Desirable Experience & Qualifications:
- Broad validation experience in GMP
- Experience in cGMP Annex 11, 21 CFR Part 11, GAMP 5
- Able to write URS and VMP (DQ, OQ, IQ, PQ)
If you would like to discuss this opportunity, please get in touch & apply now or contact Simon Fowler at NGAGE Smart4Sciences.
Validation Engineer employer: Smart4Sciences
Contact Detail:
Smart4Sciences Recruiting Team
StudySmarter Expert Advice 🤫
We think this is how you could land Validation Engineer
✨Tip Number 1
Network with professionals in the pharmaceutical industry, especially those who work in validation. Attend industry events or join relevant online forums to connect with others and learn about potential job openings.
✨Tip Number 2
Familiarise yourself with the latest regulations and guidelines related to GMP, cGMP Annex 11, and 21 CFR Part 11. This knowledge will not only boost your confidence but also demonstrate your commitment to staying updated in the field.
✨Tip Number 3
Consider reaching out to current or former employees of the company to gain insights into their experiences. This can provide you with valuable information about the company culture and expectations for the Validation Engineer role.
✨Tip Number 4
Prepare to discuss specific projects where you've applied your validation skills, particularly in writing URS and VMP documents. Being able to share concrete examples will help you stand out during interviews.
We think you need these skills to ace Validation Engineer
Some tips for your application 🫡
Understand the Role: Familiarise yourself with the responsibilities of a Validation Engineer in the pharmaceutical sector. Highlight your understanding of GMP, cGMP Annex 11, and 21 CFR Part 11 in your application.
Tailor Your CV: Make sure your CV reflects your broad validation experience and any specific projects you've worked on that relate to Design Qualification, Operational Qualification, Installation Qualification, and Performance Qualification.
Craft a Strong Cover Letter: In your cover letter, express your enthusiasm for the role and the company. Mention your experience with writing User Requirement Specifications (URS) and Validation Master Plans (VMP), as these are key aspects of the job.
Proofread Your Application: Before submitting, carefully proofread your application for any errors or omissions. A well-presented application demonstrates attention to detail, which is crucial in validation engineering.
How to prepare for a job interview at Smart4Sciences
✨Know Your Validation Standards
Familiarise yourself with GMP, cGMP Annex 11, and 21 CFR Part 11. Be prepared to discuss how these regulations impact your work and provide examples of how you've applied them in previous roles.

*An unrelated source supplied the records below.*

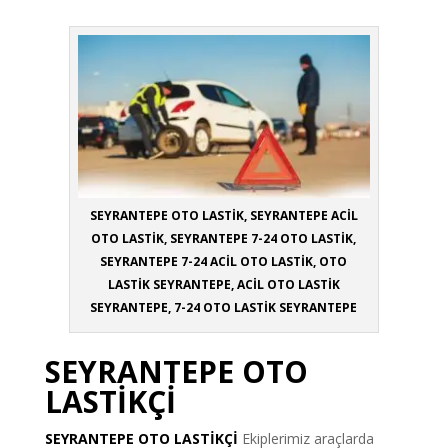
SEYRANTEPE OTO LASTİK, SEYRANTEPE ACİL
OTO LASTİK, SEYRANTEPE 7-24 OTO LASTİK,
SEYRANTEPE 7-24 ACİL OTO LASTİK, OTO
LASTİK SEYRANTEPE, ACİL OTO LASTİK
SEYRANTEPE, 7-24 OTO LASTİK SEYRANTEPE
SEYRANTEPE OTO
LASTİKÇİ
SEYRANTEPE OTO LASTİKÇİ
Ekiplerimiz araçlarda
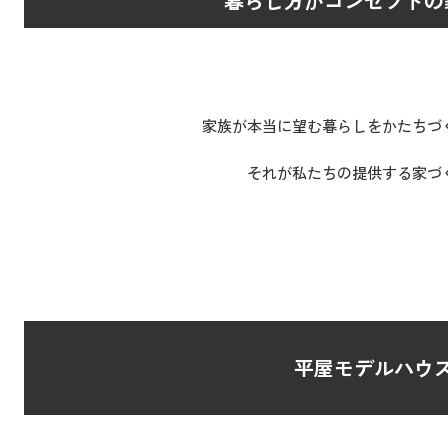
暮らし方がコンセプトの
家族が本当に望む暮らしをかたちづ
それが私たちの提供する家づ
平屋モデルハウ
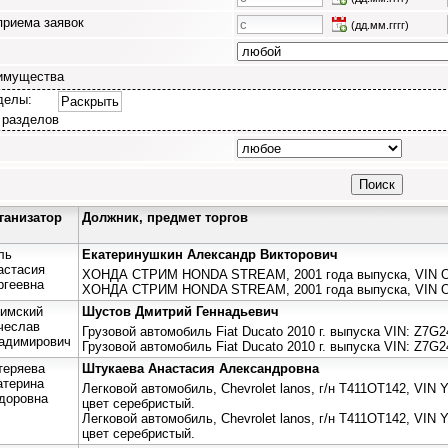
приема заявок
(дд.мм.гггг)
имущества
делы:
Раскрыть
 разделов
ганизатор
Должник, предмет торгов
ль
Екатеринушкин Александр Викторович
астасия
ХОНДА СТРИМ HONDA STREAM, 2001 года выпуска, VIN О
ргеевна
ХОНДА СТРИМ HONDA STREAM, 2001 года выпуска, VIN О
имский
Шустов Дмитрий Геннадьевич
чеслав
Грузовой автомобиль Fiat Ducato 2010 г. выпуска VIN: Z7
адимирович
Грузовой автомобиль Fiat Ducato 2010 г. выпуска VIN: Z7
теряева
Штукаева Анастасия Александровна
атерина
Легковой автомобиль, Chevrolet lanos, г/н Т411ОТ142, VIN 
доровна
цвет серебристый.
Легковой автомобиль, Chevrolet lanos, г/н Т411ОТ142, VIN 
цвет серебристый.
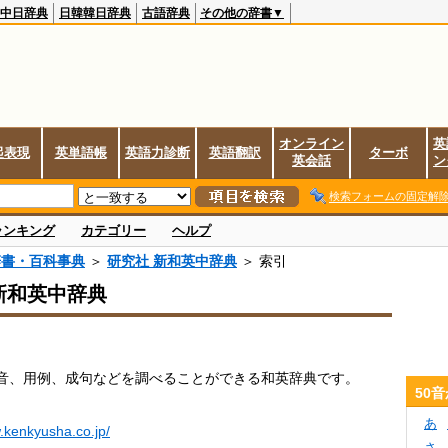
中日辞典
日韓韓日辞典
古語辞典
その他の辞書▼
オンライン
英
起表現
英単語帳
英語力診断
英語翻訳
ターボ
英会話
ン
検索フォームの固定解
ランキング
カテゴリー
ヘルプ
辞書・百科事典
＞
研究社 新和英中辞典
＞ 索引
新和英中辞典
音、用例、成句などを調べることができる和英辞典です。
50
あ
.kenkyusha.co.jp/
さ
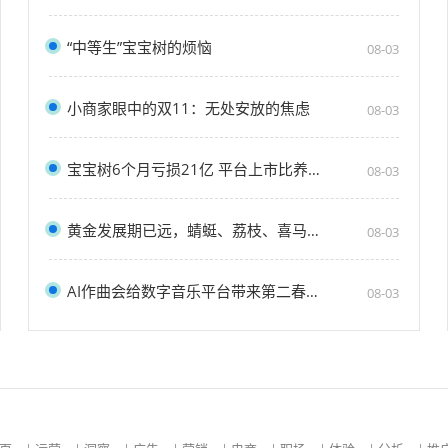
“中等生”宝宝树的烦恼
08-03
小商家眼中的双11：无处安放的焦虑
08-03
宝宝树6个月亏损21亿 平台上市比养娃难？
08-03
黄金发展期已远，蜻蜓、荔枝、喜马拉雅们下一
08-03
AI作曲会给数字音乐平台带来第二春吗？
08-03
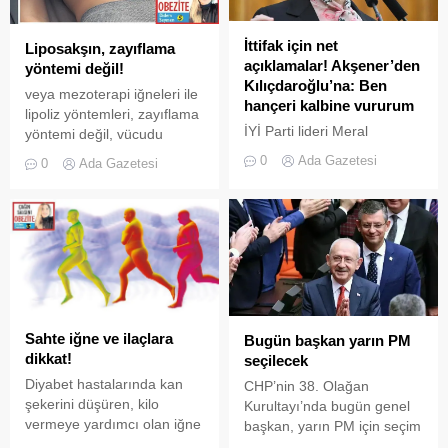
yayınlandı.
geliştirdiklerini kaydetti.
İttifak için net
Liposakşın, zayıflama
açıklamalar! Akşener’den
yöntemi değil!
Kılıçdaroğlu’na: Ben
veya mezoterapi iğneleri ile
hançeri kalbine vururum
lipoliz yöntemleri, zayıflama
İYİ Parti lideri Meral
yöntemi değil, vücudu
Akşener, CHP 38. Olağan
şekillendirmeye yardımcı
0
Ada Gazetesi
0
Ada Gazetesi
Kurultayı'nda eski CHP
yöntemler. Doğru kişiye, işin
Genel Başkanı Kemal
uzmanı tarafından
Kılıçdaroğlu'nun 'Sırtımdan
uygulandığında, bölgesel
hançerlendim' sözlerine
yağlanmaların, sarkmaların
yanıt verdi. Akşener,
önüne geçmek mümkün.
CHP'deki değişim sonrası
merak edilen 'ittifak'
tartışmalarına da noktayı
koydu.
Sahte iğne ve ilaçlara
Bugün başkan yarın PM
dikkat!
seçilecek
Diyabet hastalarında kan
CHP’nin 38. Olağan
şekerini düşüren, kilo
Kurultayı’nda bugün genel
vermeye yardımcı olan iğne
başkan, yarın PM için seçim
ve ilaçlar, obezite
yapılacak. CHP’nin liderliği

✨Showcase Your Project Experience
Be ready to talk about specific projects you've worked on, especially those involving the full validation life cycle. Highlight your contributions during Design Qualification, Operational Qualification, and Performance Qualification phases.
✨Demonstrate Your Documentation Skills
Since writing URS and VMP is crucial for this role, prepare to discuss your experience in creating these documents. Bring examples if possible, and explain your approach to ensuring compliance and accuracy.
✨Emphasise Continuous Learning
This company values internal progression, so express your enthusiasm for professional development. Share any recent training or certifications you've completed that relate to validation engineering.